TASK INSTRUCTIONS: The answer is one number: how many lines in the data below hold "bliver".

(SUPPLIED ENTRIES)

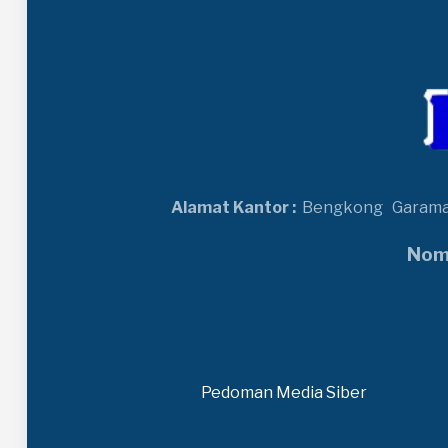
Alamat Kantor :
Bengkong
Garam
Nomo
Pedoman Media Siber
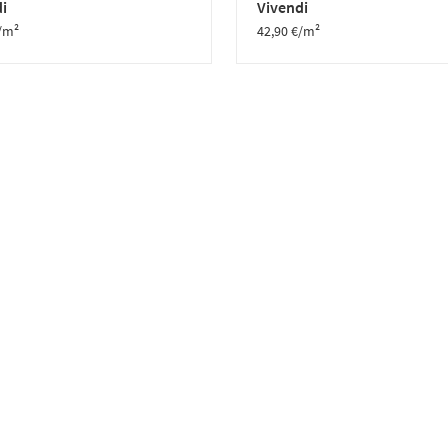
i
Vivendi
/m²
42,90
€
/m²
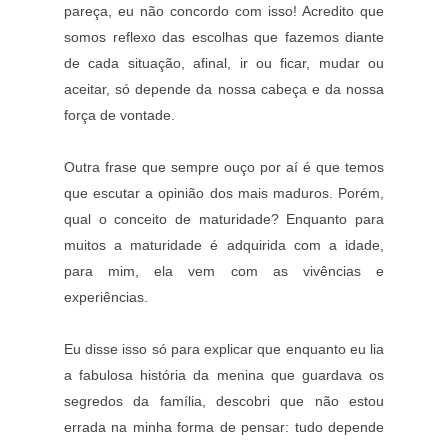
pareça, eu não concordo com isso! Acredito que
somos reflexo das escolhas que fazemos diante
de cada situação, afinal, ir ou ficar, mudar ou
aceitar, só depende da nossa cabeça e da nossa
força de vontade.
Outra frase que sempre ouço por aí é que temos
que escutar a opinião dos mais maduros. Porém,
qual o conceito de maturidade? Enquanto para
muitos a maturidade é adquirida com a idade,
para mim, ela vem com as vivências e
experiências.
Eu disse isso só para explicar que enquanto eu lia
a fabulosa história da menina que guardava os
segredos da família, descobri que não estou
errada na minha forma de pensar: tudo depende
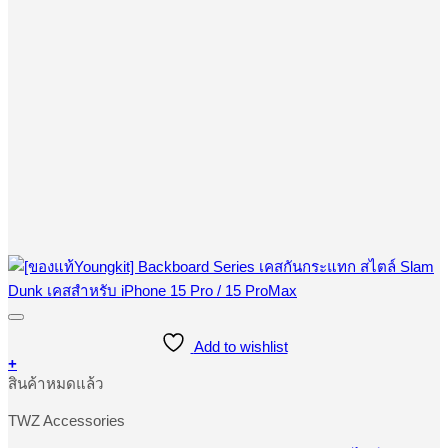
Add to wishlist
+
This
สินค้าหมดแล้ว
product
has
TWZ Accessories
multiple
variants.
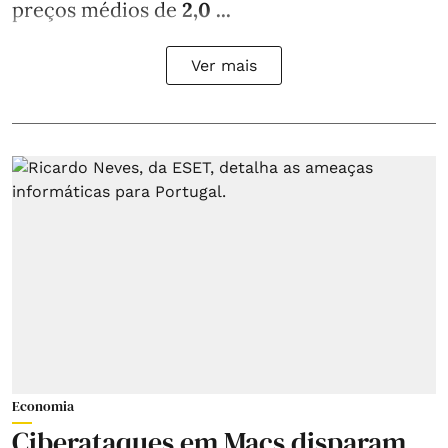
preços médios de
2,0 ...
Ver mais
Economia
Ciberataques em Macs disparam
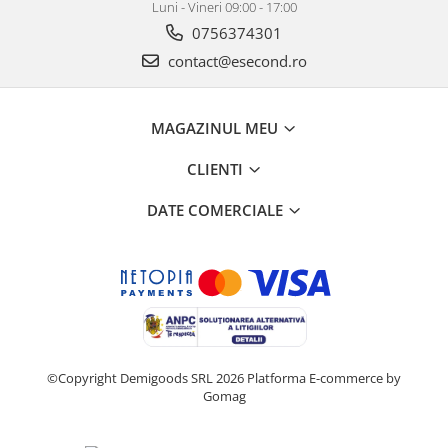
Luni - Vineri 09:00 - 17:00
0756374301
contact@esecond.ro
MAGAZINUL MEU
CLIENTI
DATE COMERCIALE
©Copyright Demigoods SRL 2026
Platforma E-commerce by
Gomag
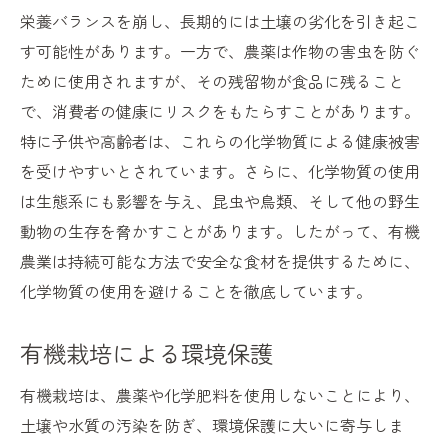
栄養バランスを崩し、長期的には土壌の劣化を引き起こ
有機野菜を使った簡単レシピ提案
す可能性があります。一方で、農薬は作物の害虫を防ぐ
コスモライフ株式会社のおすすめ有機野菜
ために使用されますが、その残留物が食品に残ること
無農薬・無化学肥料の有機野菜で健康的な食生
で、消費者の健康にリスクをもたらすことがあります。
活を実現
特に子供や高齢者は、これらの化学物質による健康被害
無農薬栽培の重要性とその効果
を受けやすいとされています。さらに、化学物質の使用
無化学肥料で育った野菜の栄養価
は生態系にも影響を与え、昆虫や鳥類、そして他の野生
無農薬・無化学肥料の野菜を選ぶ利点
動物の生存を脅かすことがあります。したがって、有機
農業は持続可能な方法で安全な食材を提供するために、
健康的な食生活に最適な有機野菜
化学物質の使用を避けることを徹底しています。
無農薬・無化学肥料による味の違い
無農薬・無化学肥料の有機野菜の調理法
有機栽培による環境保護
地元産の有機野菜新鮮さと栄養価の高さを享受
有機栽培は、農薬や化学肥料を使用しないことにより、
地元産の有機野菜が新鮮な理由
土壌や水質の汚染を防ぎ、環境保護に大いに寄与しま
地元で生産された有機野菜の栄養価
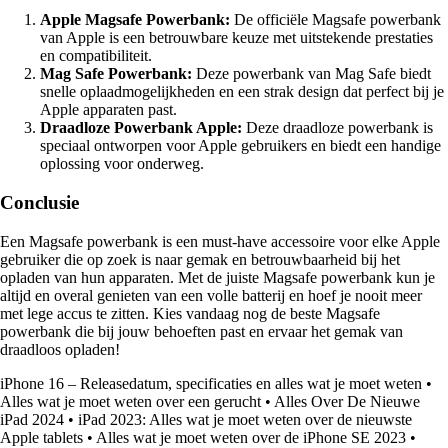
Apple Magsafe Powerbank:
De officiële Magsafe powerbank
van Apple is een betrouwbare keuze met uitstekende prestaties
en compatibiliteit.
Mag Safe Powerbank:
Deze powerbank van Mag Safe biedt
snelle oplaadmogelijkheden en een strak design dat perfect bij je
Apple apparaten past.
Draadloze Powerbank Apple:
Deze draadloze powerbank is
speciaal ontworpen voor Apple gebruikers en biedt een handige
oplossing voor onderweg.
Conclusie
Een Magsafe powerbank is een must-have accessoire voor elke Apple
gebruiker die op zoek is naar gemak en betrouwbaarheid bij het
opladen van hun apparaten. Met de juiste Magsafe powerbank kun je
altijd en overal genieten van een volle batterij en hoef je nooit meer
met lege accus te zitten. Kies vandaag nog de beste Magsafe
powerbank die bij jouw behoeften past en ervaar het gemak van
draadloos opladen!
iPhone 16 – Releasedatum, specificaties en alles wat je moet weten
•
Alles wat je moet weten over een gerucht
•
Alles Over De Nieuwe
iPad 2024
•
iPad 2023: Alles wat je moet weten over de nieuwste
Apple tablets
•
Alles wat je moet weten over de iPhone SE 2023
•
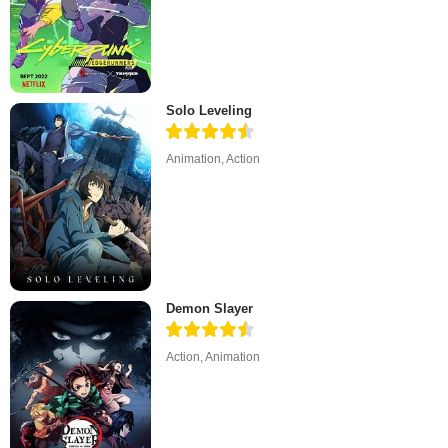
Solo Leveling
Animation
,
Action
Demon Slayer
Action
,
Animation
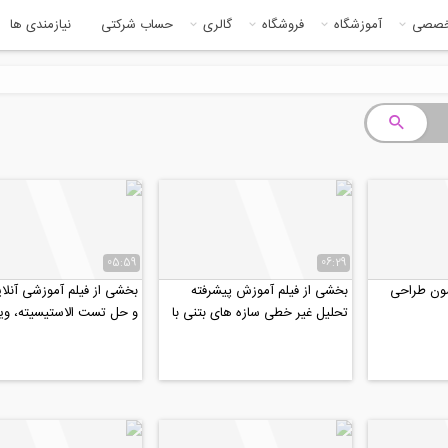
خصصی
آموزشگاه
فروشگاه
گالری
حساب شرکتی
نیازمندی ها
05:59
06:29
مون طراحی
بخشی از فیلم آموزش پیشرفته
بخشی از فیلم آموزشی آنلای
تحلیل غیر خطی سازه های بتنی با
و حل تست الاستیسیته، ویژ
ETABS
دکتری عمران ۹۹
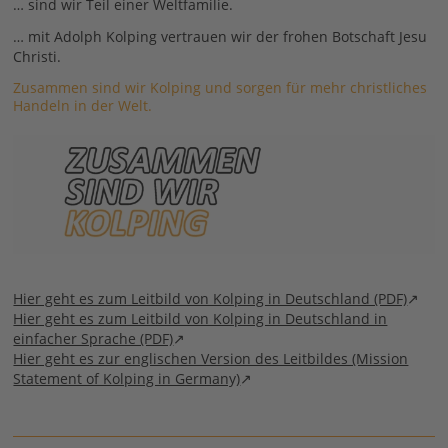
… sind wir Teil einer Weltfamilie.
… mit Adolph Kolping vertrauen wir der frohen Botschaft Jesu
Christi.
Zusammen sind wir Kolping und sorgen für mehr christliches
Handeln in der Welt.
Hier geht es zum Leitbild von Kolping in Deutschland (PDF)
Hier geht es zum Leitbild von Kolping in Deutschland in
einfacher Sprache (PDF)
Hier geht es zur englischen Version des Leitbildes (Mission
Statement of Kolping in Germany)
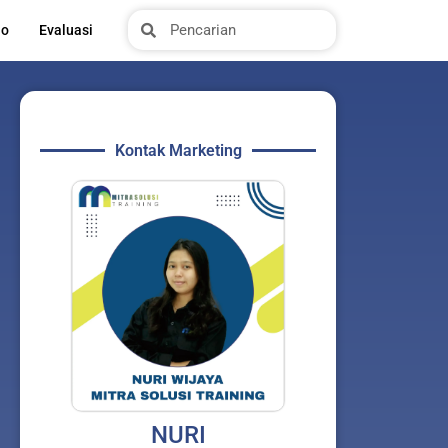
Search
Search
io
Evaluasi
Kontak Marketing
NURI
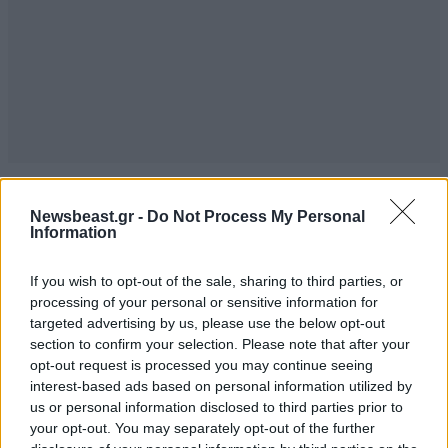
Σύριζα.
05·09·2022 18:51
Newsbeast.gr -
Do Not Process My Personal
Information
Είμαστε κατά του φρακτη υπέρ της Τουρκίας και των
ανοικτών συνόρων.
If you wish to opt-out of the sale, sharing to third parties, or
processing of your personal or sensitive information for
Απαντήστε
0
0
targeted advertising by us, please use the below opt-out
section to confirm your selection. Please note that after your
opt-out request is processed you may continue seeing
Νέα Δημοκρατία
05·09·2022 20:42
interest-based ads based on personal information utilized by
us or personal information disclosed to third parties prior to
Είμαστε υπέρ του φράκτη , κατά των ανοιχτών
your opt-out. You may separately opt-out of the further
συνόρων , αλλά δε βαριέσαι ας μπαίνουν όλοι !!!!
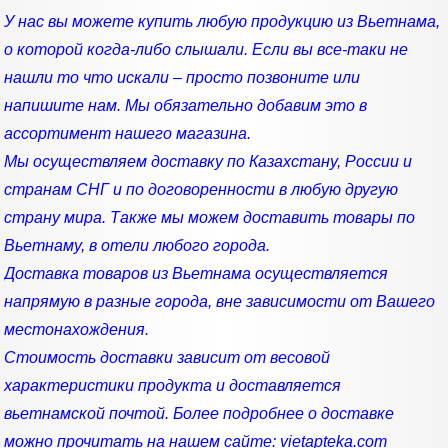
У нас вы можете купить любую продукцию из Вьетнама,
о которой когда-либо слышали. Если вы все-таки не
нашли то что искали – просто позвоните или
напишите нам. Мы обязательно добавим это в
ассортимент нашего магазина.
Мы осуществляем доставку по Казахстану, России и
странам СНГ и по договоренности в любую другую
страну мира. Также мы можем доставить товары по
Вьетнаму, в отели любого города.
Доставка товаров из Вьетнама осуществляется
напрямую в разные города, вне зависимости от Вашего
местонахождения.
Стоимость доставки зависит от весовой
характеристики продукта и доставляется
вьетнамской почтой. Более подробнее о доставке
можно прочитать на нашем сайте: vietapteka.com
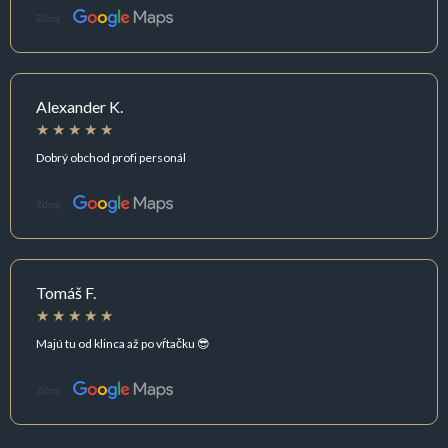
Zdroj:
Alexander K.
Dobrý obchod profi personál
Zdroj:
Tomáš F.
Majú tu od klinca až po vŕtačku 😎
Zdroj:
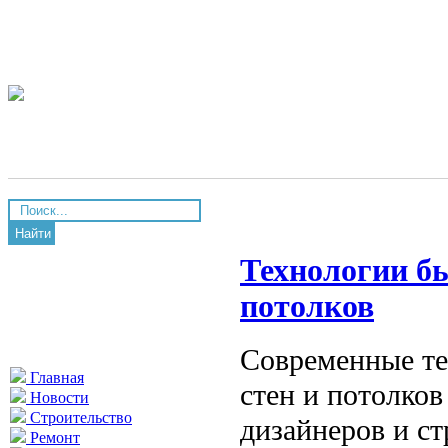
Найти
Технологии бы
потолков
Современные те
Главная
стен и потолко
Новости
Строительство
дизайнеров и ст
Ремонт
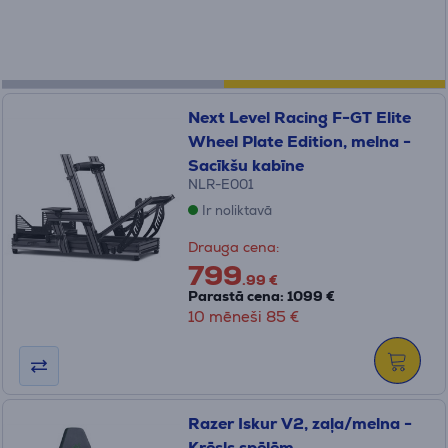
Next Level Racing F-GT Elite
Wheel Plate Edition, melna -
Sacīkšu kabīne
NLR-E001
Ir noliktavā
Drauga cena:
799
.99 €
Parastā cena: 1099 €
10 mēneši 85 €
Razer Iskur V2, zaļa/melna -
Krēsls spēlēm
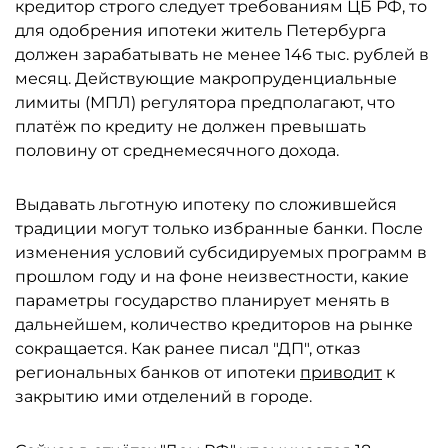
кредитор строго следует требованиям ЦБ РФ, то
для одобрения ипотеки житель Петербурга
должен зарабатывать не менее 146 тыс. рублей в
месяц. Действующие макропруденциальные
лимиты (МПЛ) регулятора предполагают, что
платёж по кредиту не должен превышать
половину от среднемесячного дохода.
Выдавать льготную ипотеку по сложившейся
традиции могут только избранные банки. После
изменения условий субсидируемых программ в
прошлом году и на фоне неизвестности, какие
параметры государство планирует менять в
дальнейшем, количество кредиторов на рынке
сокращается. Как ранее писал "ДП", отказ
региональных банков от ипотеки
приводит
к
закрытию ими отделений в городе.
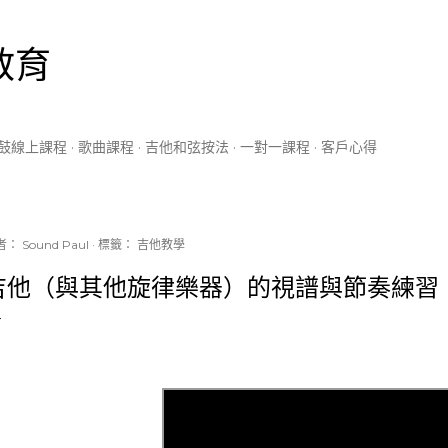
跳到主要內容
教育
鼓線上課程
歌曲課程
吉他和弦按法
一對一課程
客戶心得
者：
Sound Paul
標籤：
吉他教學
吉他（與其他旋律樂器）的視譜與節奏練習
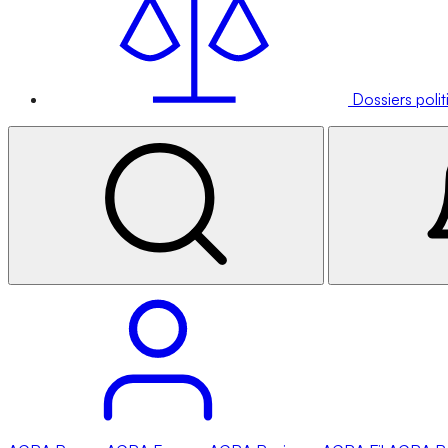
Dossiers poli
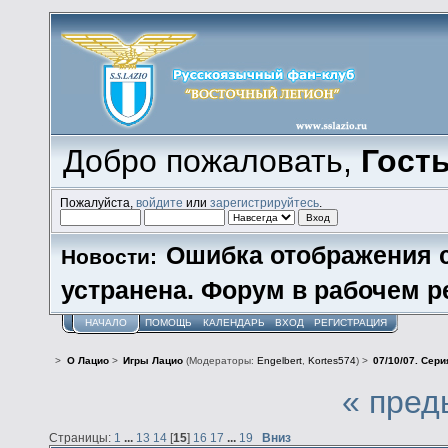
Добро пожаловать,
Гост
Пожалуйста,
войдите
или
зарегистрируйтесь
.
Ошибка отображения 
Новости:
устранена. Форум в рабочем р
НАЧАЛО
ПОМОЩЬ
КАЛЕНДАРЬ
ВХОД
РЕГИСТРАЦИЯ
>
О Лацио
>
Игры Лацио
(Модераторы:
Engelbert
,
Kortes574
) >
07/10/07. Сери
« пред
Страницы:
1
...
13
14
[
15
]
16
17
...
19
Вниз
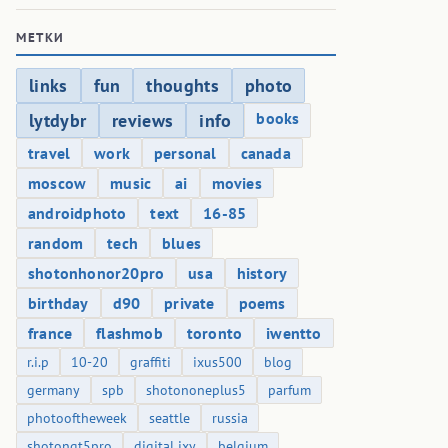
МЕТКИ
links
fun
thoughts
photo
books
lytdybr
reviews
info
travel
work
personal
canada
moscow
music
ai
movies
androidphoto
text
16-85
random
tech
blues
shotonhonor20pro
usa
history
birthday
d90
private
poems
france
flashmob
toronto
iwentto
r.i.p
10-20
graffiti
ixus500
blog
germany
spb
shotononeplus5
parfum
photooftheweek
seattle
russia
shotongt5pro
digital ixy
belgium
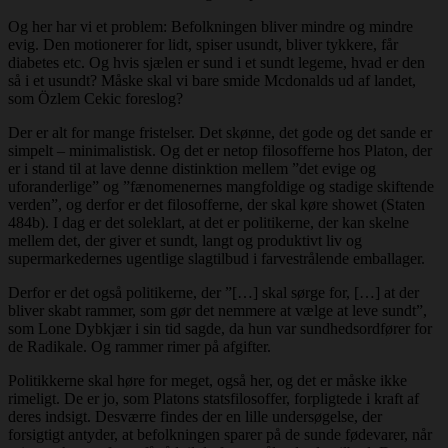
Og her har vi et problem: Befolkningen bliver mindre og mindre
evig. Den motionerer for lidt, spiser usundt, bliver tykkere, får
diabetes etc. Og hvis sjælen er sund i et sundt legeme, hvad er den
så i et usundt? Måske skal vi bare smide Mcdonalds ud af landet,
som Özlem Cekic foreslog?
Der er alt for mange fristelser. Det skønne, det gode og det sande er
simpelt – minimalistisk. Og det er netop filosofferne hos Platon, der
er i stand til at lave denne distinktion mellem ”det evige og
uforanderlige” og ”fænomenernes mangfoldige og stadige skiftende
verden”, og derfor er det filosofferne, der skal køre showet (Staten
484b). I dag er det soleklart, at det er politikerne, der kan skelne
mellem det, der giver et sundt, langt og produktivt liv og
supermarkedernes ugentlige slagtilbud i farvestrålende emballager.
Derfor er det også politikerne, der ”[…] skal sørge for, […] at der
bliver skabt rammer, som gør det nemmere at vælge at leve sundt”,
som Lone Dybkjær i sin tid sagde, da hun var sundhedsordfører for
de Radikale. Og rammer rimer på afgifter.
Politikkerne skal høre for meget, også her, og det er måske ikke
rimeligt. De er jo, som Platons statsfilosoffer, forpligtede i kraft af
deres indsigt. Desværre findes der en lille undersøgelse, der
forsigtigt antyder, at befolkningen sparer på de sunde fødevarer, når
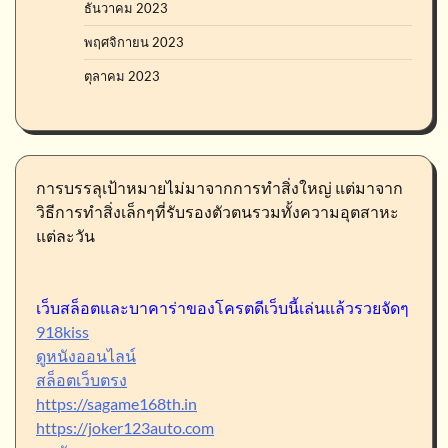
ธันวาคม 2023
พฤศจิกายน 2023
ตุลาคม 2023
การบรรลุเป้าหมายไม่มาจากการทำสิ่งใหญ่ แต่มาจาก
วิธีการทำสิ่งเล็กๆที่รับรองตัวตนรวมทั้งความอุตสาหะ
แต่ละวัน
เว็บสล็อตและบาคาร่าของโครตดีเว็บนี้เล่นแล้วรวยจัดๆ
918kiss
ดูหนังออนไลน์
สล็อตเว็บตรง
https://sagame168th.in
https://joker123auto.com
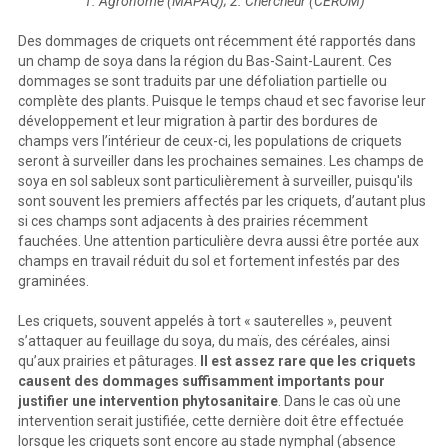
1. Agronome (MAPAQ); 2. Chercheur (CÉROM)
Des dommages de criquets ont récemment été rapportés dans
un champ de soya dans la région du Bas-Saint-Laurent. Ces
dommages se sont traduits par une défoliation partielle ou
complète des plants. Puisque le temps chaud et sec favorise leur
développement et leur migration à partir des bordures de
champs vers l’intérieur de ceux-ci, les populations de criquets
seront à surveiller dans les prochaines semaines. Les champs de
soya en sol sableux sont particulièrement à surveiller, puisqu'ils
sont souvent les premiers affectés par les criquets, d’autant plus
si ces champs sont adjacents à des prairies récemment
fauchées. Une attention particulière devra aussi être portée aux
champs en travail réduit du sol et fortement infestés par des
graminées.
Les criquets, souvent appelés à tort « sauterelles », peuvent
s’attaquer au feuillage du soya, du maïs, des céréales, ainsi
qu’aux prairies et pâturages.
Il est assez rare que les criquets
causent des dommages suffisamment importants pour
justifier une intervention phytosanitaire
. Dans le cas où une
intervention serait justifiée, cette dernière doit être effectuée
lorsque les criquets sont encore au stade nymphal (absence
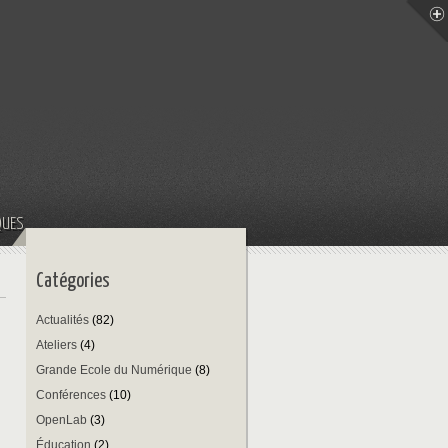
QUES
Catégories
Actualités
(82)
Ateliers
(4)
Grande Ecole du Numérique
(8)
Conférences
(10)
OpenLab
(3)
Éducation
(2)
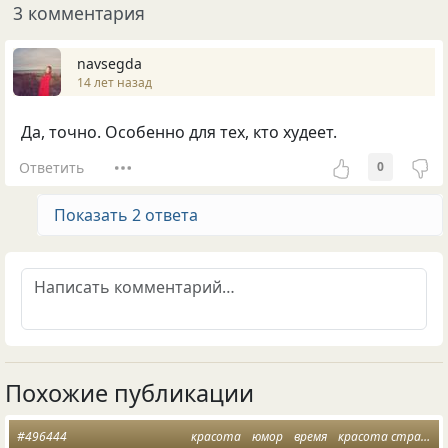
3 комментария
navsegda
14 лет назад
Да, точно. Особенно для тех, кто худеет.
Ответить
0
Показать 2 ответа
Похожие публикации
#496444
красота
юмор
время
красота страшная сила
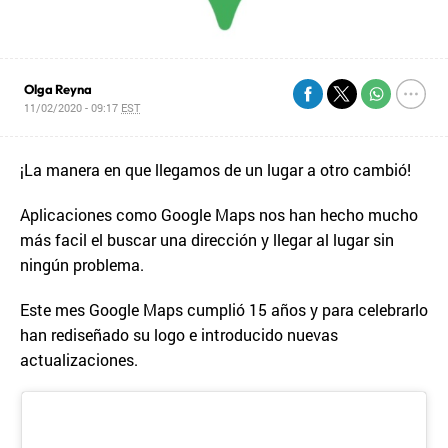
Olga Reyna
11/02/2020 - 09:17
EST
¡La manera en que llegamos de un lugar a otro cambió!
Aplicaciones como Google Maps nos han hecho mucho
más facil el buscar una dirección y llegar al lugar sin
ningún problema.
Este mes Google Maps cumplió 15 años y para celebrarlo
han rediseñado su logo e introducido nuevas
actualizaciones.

(End SUPPLIED ENTRIES)

EXERCISE OUTPUT: 3